What is being asked
Please copy all of the data that follows exactly, leaving any pictures out.
==== Records to process
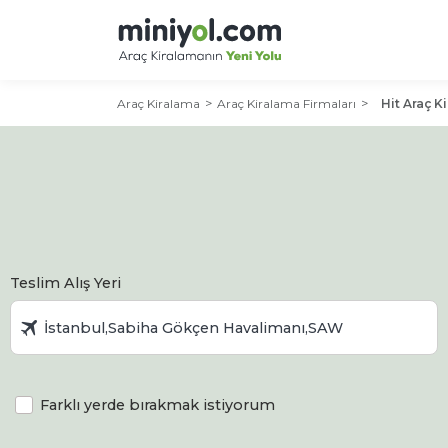
Araç Kiralama
Araç Kiralama Firmaları
Hit Araç K
Teslim Alış Yeri
Farklı yerde bırakmak istiyorum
========
Response area
Araç Kiralama
Araç Kiralama Firmaları
Hit Araç K
Teslim Alış Yeri
Farklı yerde bırakmak istiyorum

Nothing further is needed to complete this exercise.